Managing Pests and Disease
All species are deer, rabbit, and rodent resistant. There are a couple of different insect pests that might like to munch on your mint.
Aphids are small, soft-bodied insects. It can cause damage by sucking sap and spreading fungal disease.
A strong jet of water from the garden hose reduces aphid populations.
Spider mites can cause stunted and deformed growth
A strong blast of water can dispel mites easily.
Harvest and Storage Tips
The secret to maintaining the mint plants at their best is regular harvesting. Recent leaves have more quality than old ones, and mint can be harvested in springtime. Although fresh is best and sprigs keep for a few days in water, mint leaves can be frozen or air-dried in bunches.
Right before flowering, cut the stems 1 inch from the ground. In one planting season, you can harvest one mint plant two to three times. You can also pick the leaves as you need them.
You can grow the plants indoors for fresh leaves throughout the winter. If you want to dry them, it’s best to cut the leaves right before flowering. Store the dried leaves in an airtight container.
How to Use Peppermint Plant
You can plant peppermint for its lovely saw-toothed leaves and delicate flowers. or for the spicy scent produced when the leaves between your fingers are compressed. When you know how to use the peppermint plant for medicinal purposes, you can become an even bigger fan.
Here are a few other ways peppermint:
- In tea form, when encapsulated, or when used topically has earned its place in traditional and contemporary herbal medicine:
- Fart prevention (we need to up our herbal keyword game, and we’ve got “flatulence” covered)
- Soothes upset stomachs – Peppermint is good for indigestion and bloating. Peppermint can expel gas from the stomach and intestines. It is but relaxing the muscles involved.
- Reduces cold symptoms, coughs, and congestion – Peppermint is a natural decongestant. One of the herb’s active ingredients is menthol. Therefore, thin mucus will loosen phlegm and reduce coughs. It is soothing to sore throats.

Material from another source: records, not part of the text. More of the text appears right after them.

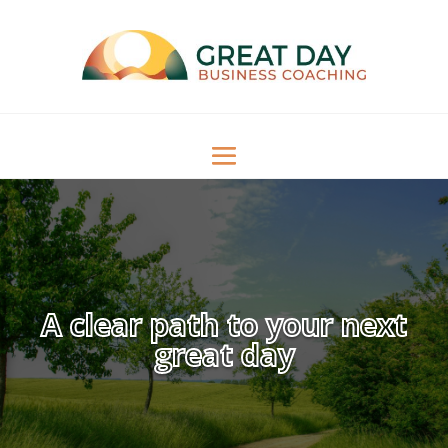
A clear path to your next
great day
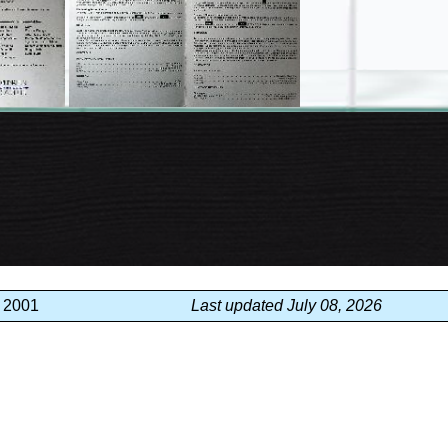
, 2001
Last updated July 08, 2026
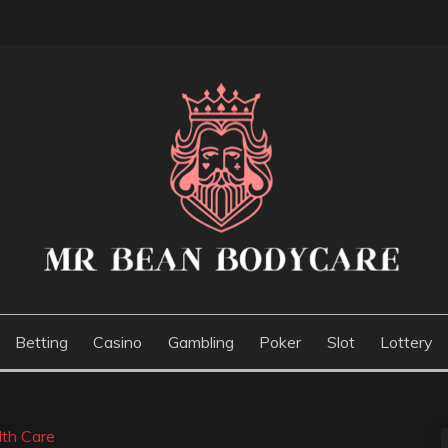
E
Betting
Casino
Gambling
Poker
Slot
Lottery
lth Care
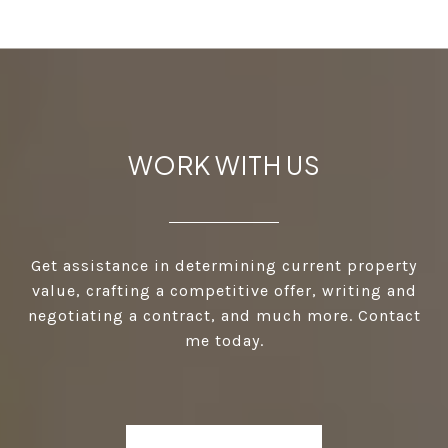
WORK WITH US
Get assistance in determining current property
value, crafting a competitive offer, writing and
negotiating a contract, and much more. Contact
me today.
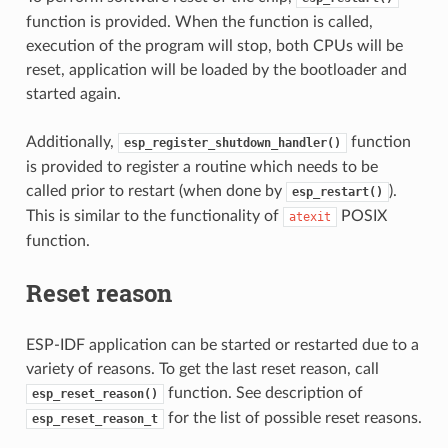
function is provided. When the function is called,
execution of the program will stop, both CPUs will be
reset, application will be loaded by the bootloader and
started again.
Additionally,
function
esp_register_shutdown_handler()
is provided to register a routine which needs to be
called prior to restart (when done by
).
esp_restart()
This is similar to the functionality of
POSIX
atexit
function.
Reset reason
ESP-IDF application can be started or restarted due to a
variety of reasons. To get the last reset reason, call
function. See description of
esp_reset_reason()
for the list of possible reset reasons.
esp_reset_reason_t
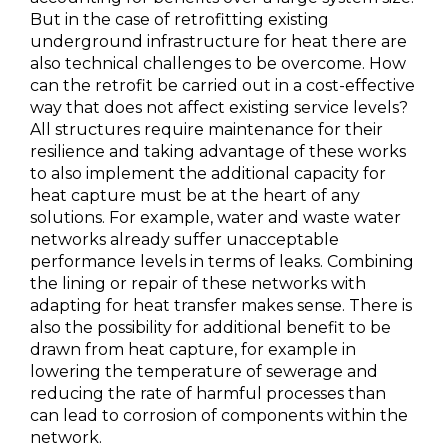
But in the case of retrofitting existing
underground infrastructure for heat there are
also technical challenges to be overcome. How
can the retrofit be carried out in a cost-effective
way that does not affect existing service levels?
All structures require maintenance for their
resilience and taking advantage of these works
to also implement the additional capacity for
heat capture must be at the heart of any
solutions. For example, water and waste water
networks already suffer unacceptable
performance levels in terms of leaks. Combining
the lining or repair of these networks with
adapting for heat transfer makes sense. There is
also the possibility for additional benefit to be
drawn from heat capture, for example in
lowering the temperature of sewerage and
reducing the rate of harmful processes than
can lead to corrosion of components within the
network.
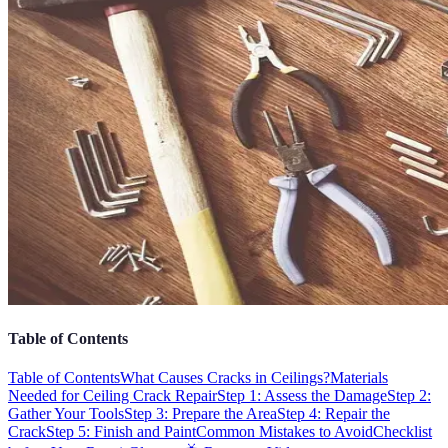
Table of Contents
Table of Contents
What Causes Cracks in Ceilings?
Materials
Needed for Ceiling Crack Repair
Step 1: Assess the Damage
Step 2:
Gather Your Tools
Step 3: Prepare the Area
Step 4: Repair the
Crack
Step 5: Finish and Paint
Common Mistakes to Avoid
Checklist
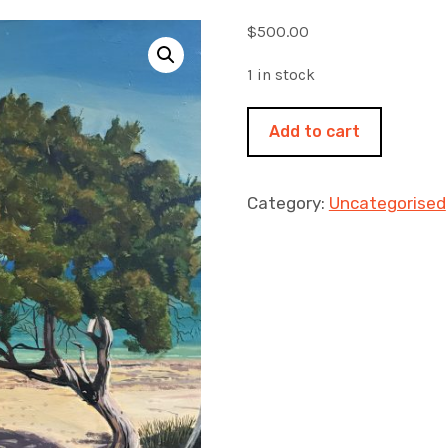
$
500.00
1 in stock
The
Add to cart
beach
tree
510x510mm
Category:
Uncategorised
acrylic
on
canvas
quantity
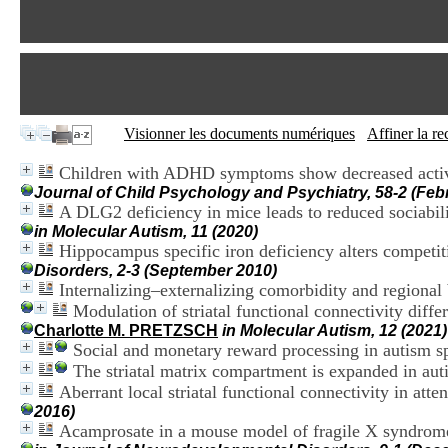
Visionner les documents numériques
Affiner la r
Children with ADHD symptoms show decreased activity
Journal of Child Psychology and Psychiatry, 58-2 (Feb
A DLG2 deficiency in mice leads to reduced sociabili
in Molecular Autism, 11 (2020)
Hippocampus specific iron deficiency alters compet
Disorders, 2-3 (September 2010)
Internalizing–externalizing comorbidity and regiona
Modulation of striatal functional connectivity diff
Charlotte M. PRETZSCH
in Molecular Autism, 12 (2021)
Social and monetary reward processing in autism s
The striatal matrix compartment is expanded in aut
Aberrant local striatal functional connectivity in atte
2016)
Acamprosate in a mouse model of fragile X syndrome:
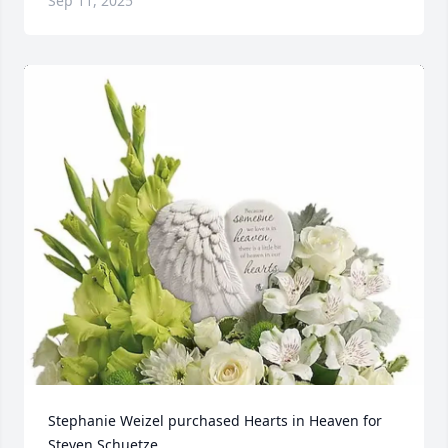
Sep 11, 2025
Stephanie Weizel purchased Hearts in Heaven for 
Steven Schuetze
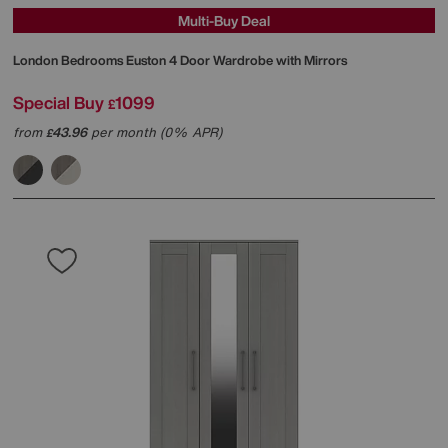
Multi-Buy Deal
London Bedrooms
Euston 4 Door Wardrobe with Mirrors
Special Buy
1099
£
from
43.96
per month (0% APR)
£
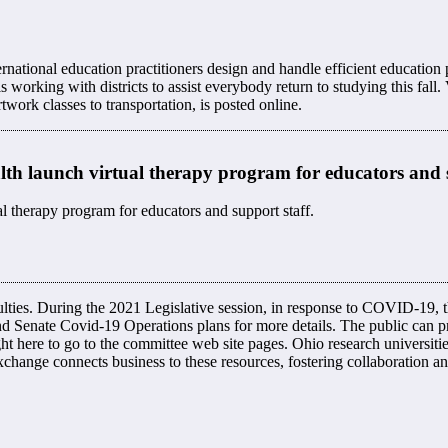
ernational education practitioners design and handle efficient educatio
king with districts to assist everybody return to studying this fall. Vi
rtwork classes to transportation, is posted online.
h launch virtual therapy program for educators and 
 therapy program for educators and support staff.
ulties. ​During the 2021 Legislative session, in response to COVID-19, 
d Senate Covid-19 Operations plans for more details. The public can pr
ght here to go to the committee web site pages. Ohio research universiti
hange connects business to these resources, fostering collaboration 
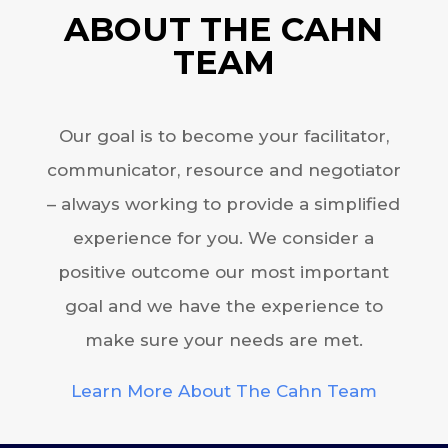
ABOUT THE CAHN
TEAM
Our goal is to become your facilitator,
communicator, resource and negotiator
– always working to provide a simplified
experience for you. We consider a
positive outcome our most important
goal and we have the experience to
make sure your needs are met.
Learn More About The Cahn Team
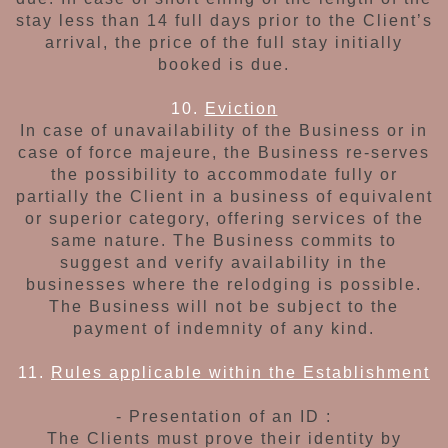
stay less than 14 full days
prior to the Client’s
arrival, the price of the full
stay initially
booked is due.
10.
Eviction
In case of unavailability of the Business or in
case of force majeure, the Business re-serves
the possibility to accommodate fully or
partially
the Client in a business of equivalent
or superior
category, offering services
of the
same nature.
The Business commits to
suggest and verify
availability in the
businesses where the relodging
is possible.
The Business will not be subject to
the
payment of indemnity
of any kind.
11.
Rules applicable within the Establishment
- Presentation of an ID :
The Clients
must prove their identity by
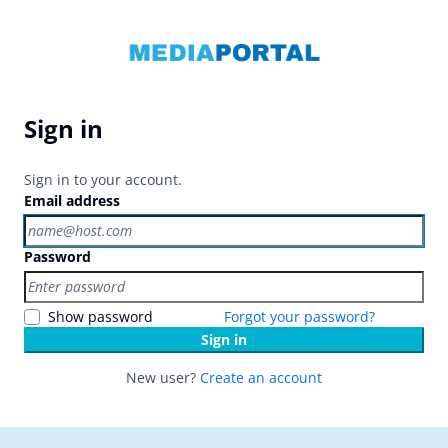
Sign in
Sign in to your account.
Email address
Password
Show password
Forgot your password?
Sign in
New user?
Create an account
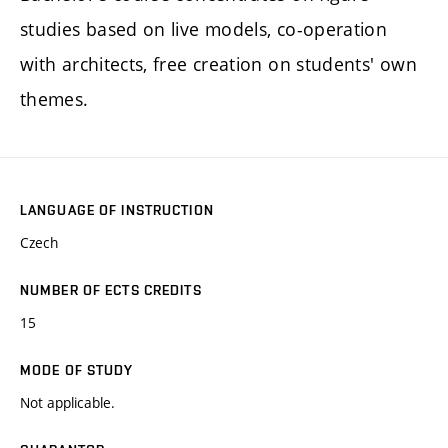
studies based on live models, co-operation
with architects, free creation on students' own
themes.
LANGUAGE OF INSTRUCTION
Czech
NUMBER OF ECTS CREDITS
15
MODE OF STUDY
Not applicable.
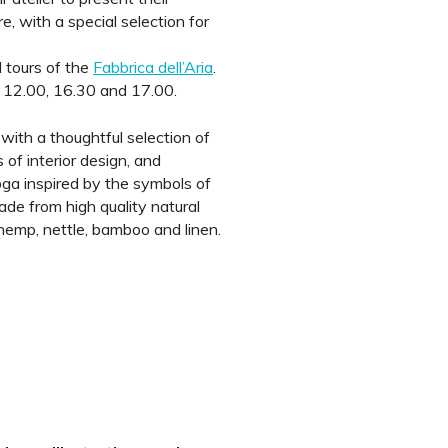
 with a special selection for
 tours of the
Fabbrica dell’Aria
.
 12.00, 16.30 and 17.00.
, with a thoughtful selection of
 of interior design, and
oga inspired by the symbols of
e from high quality natural
 hemp, nettle, bamboo and linen.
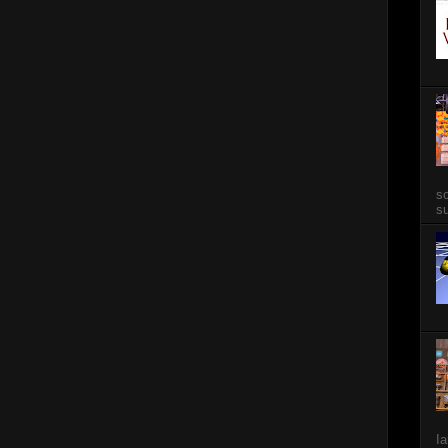
so
su
Ia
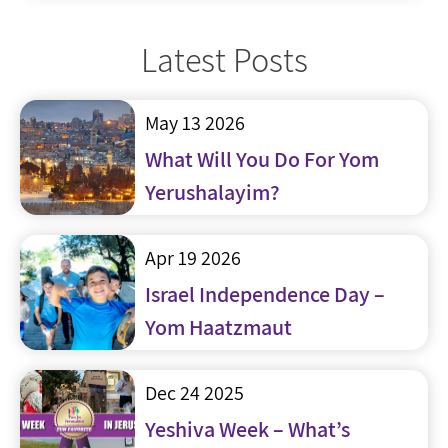
Latest Posts
May 13 2026
What Will You Do For Yom
Yerushalayim?
Apr 19 2026
Israel Independence Day –
Yom Haatzmaut
Dec 24 2025
Yeshiva Week – What’s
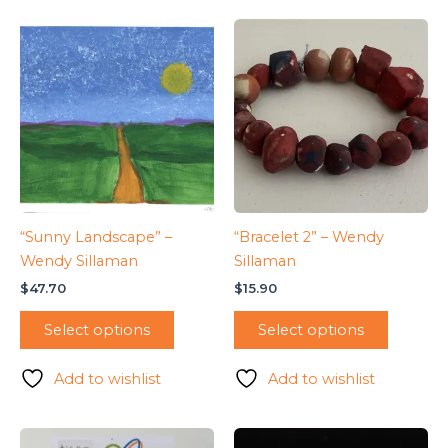
“Sunny Landscape” –
“Bracelet 2” – Wendy
Wendy Sillaman
Sillaman
$
47.70
$
15.90
Select options
Select options
Add to wishlist
Add to wishlist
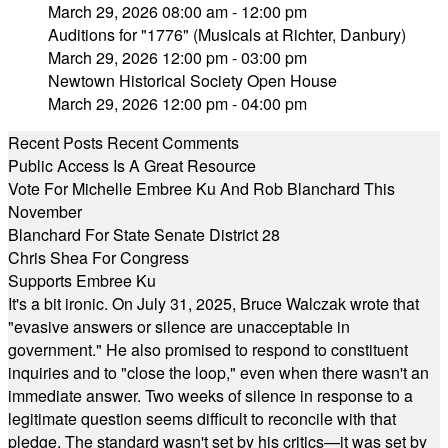
March 29, 2026 08:00 am - 12:00 pm
Auditions for "1776" (Musicals at Richter, Danbury)
March 29, 2026 12:00 pm - 03:00 pm
Newtown Historical Society Open House
March 29, 2026 12:00 pm - 04:00 pm
Recent Posts
Recent Comments
Public Access Is A Great Resource
Vote For Michelle Embree Ku And Rob Blanchard This
November
Blanchard For State Senate District 28
Chris Shea For Congress
Supports Embree Ku
It's a bit ironic. On July 31, 2025, Bruce Walczak wrote that
"evasive answers or silence are unacceptable in
government." He also promised to respond to constituent
inquiries and to "close the loop," even when there wasn't an
immediate answer. Two weeks of silence in response to a
legitimate question seems difficult to reconcile with that
pledge. The standard wasn't set by his critics—it was set by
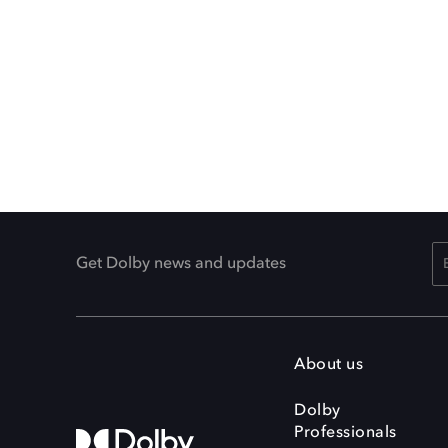
Get Dolby news and updates
About us
Dolby
Professionals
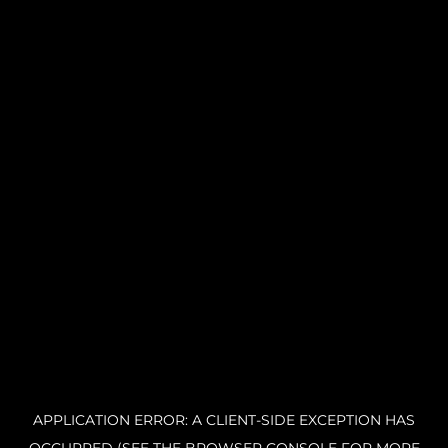
APPLICATION ERROR: A CLIENT-SIDE EXCEPTION HAS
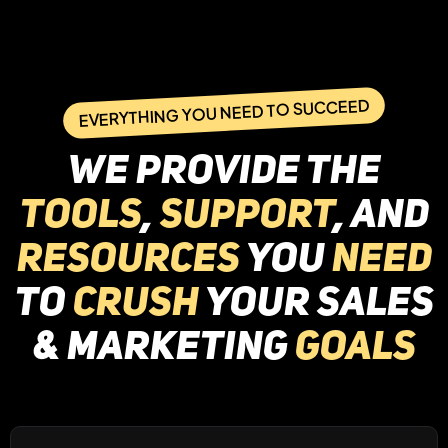
EVERYTHING YOU NEED TO SUCCEED
WE provide the
tools
,
support
, and
resources
you
need
to
crush
your Sales
& marketing
goals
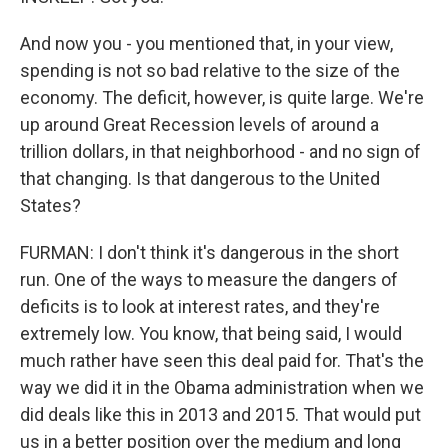
And now you - you mentioned that, in your view,
spending is not so bad relative to the size of the
economy. The deficit, however, is quite large. We're
up around Great Recession levels of around a
trillion dollars, in that neighborhood - and no sign of
that changing. Is that dangerous to the United
States?
FURMAN: I don't think it's dangerous in the short
run. One of the ways to measure the dangers of
deficits is to look at interest rates, and they're
extremely low. You know, that being said, I would
much rather have seen this deal paid for. That's the
way we did it in the Obama administration when we
did deals like this in 2013 and 2015. That would put
us in a better position over the medium and long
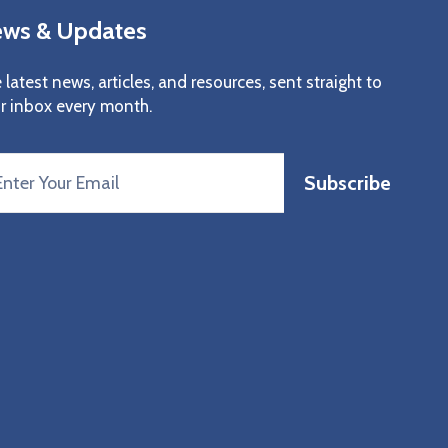
ws & Updates
 latest news, articles, and resources, sent straight to
r inbox every month.
Subscribe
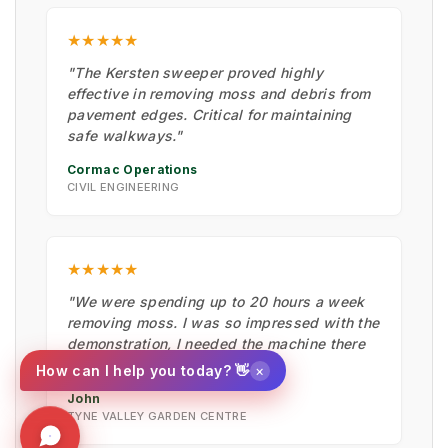
★★★★★
"The Kersten sweeper proved highly
effective in removing moss and debris from
pavement edges. Critical for maintaining
safe walkways."
Cormac Operations
CIVIL ENGINEERING
★★★★★
"We were spending up to 20 hours a week
removing moss. I was so impressed with the
demonstration, I needed the machine there
and then."
×
How can I help you today? 👋
John
TYNE VALLEY GARDEN CENTRE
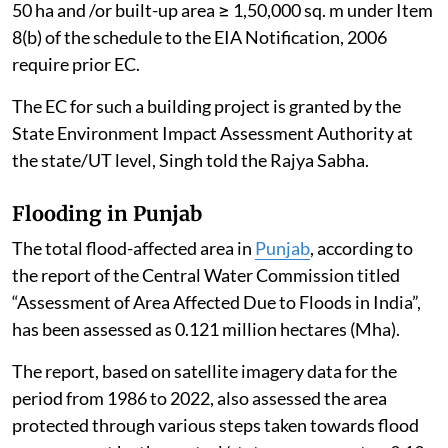
50 ha and /or built-up area ≥ 1,50,000 sq. m under Item
8(b) of the schedule to the EIA Notification, 2006
require prior EC.
The EC for such a building project is granted by the
State Environment Impact Assessment Authority at
the state/UT level, Singh told the Rajya Sabha.
Flooding in Punjab
The total flood-affected area in
Punjab
, according to
the report of the Central Water Commission titled
“Assessment of Area Affected Due to Floods in India”,
has been assessed as 0.121 million hectares (Mha).
The report, based on satellite imagery data for the
period from 1986 to 2022, also assessed the area
protected through various steps taken towards flood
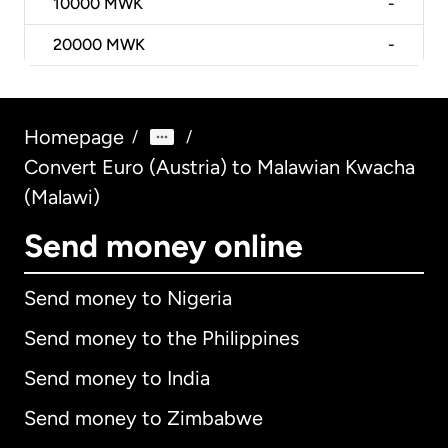
10000
MWK
-
20000
MWK
-
Homepage
/
/
Convert Euro (Austria) to Malawian Kwacha
(Malawi)
Send money online
Send money to Nigeria
Send money to the Philippines
Send money to India
Send money to Zimbabwe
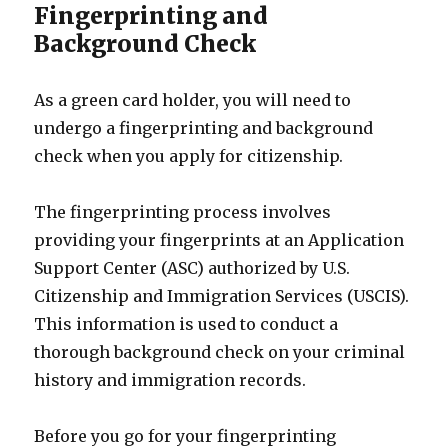
Fingerprinting and
Background Check
As a green card holder, you will need to
undergo a fingerprinting and background
check when you apply for citizenship.
The fingerprinting process involves
providing your fingerprints at an Application
Support Center (ASC) authorized by U.S.
Citizenship and Immigration Services (USCIS).
This information is used to conduct a
thorough background check on your criminal
history and immigration records.
Before you go for your fingerprinting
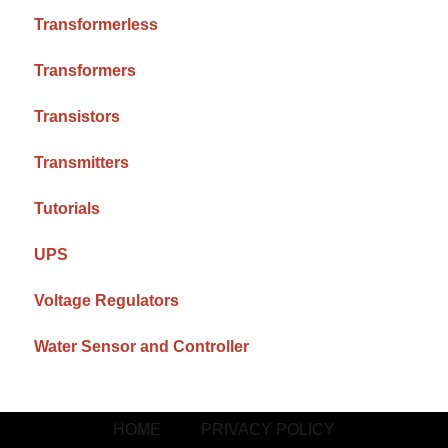
Transformerless
Transformers
Transistors
Transmitters
Tutorials
UPS
Voltage Regulators
Water Sensor and Controller
HOME
PRIVACY POLICY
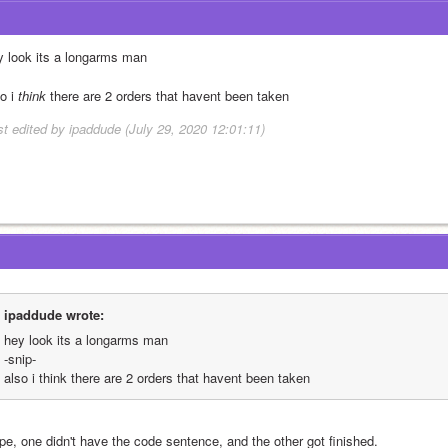
y look its a longarms man
o i 
think
 there are 2 orders that havent been taken 
st edited by ipaddude (July 29, 2020 12:01:11)
ipaddude wrote:
hey look its a longarms man
-snip-
also i think there are 2 orders that havent been taken 
pe, one didn't have the code sentence, and the other got finished. 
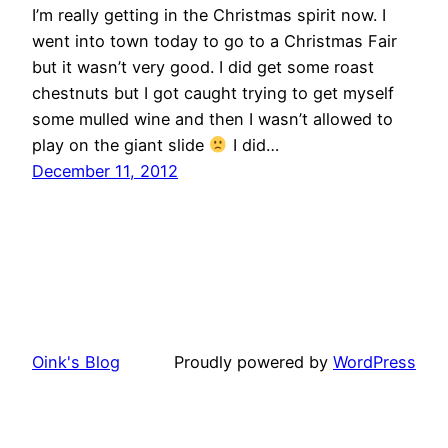
I’m really getting in the Christmas spirit now. I
went into town today to go to a Christmas Fair
but it wasn’t very good. I did get some roast
chestnuts but I got caught trying to get myself
some mulled wine and then I wasn’t allowed to
play on the giant slide
I did…
December 11, 2012
Oink's Blog
Proudly powered by
WordPress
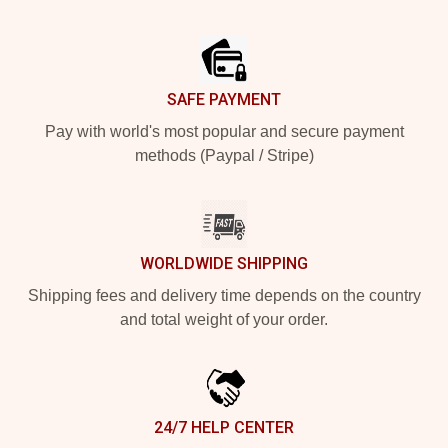
Footer
SAFE PAYMENT
Pay with world's most popular and secure payment
methods (Paypal / Stripe)
WORLDWIDE SHIPPING
Shipping fees and delivery time depends on the country
and total weight of your order.
24/7 HELP CENTER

- Relieves tension headaches
- Memory enhancement and stress relief
- Treats Irritable bowel syndrome
- Reduction of tuberculosis and asthma symptoms related to lung inflammation
- Muscle pain relief
- A tea made of dried leaves is sometimes consumed to relieve a sore throat.
While the use of peppermint above was proven to be useful, it would be a problem if we forgot to mention some concerns in the health care of peppermint oils and extracts. Some of these include the following:
- Peppermint can make gallstones worse.
- Large doses of peppermint oil can be fatal. Any amount used on the hands or face of an infant or toddler can cause breathing spasms that may result in death.
- While potentially safe to use, NO conclusive studies of the impact of peppermint on pregnancy have been performed.
- Also, NEVER take peppermint with an immunosuppressant.